= Task instructions =
A single number is expected: the count of lines below where the word "режиме" occurs.

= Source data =
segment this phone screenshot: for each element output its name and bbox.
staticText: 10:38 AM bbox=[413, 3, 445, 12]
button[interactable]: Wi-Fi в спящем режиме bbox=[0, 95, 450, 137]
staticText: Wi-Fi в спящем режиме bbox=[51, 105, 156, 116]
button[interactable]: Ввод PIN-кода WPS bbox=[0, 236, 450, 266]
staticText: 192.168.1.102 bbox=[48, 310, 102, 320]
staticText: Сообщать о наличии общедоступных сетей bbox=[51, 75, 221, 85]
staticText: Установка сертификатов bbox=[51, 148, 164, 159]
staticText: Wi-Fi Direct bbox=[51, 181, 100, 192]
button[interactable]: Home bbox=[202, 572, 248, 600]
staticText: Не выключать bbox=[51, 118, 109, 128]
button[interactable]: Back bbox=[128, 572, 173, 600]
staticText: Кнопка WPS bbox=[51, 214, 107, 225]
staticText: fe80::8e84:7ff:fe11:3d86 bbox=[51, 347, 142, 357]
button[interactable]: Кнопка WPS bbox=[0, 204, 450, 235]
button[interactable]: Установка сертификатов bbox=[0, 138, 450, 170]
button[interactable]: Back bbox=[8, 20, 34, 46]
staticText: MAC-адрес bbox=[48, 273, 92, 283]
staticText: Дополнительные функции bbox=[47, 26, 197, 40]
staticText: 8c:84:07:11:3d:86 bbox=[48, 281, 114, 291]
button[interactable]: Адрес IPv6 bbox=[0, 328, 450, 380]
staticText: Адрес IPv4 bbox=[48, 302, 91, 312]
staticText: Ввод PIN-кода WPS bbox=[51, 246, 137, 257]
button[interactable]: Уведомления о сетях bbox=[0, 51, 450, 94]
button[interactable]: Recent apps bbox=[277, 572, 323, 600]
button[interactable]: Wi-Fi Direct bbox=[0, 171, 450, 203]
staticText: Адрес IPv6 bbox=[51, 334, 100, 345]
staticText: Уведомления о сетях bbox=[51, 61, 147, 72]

= Output below =
2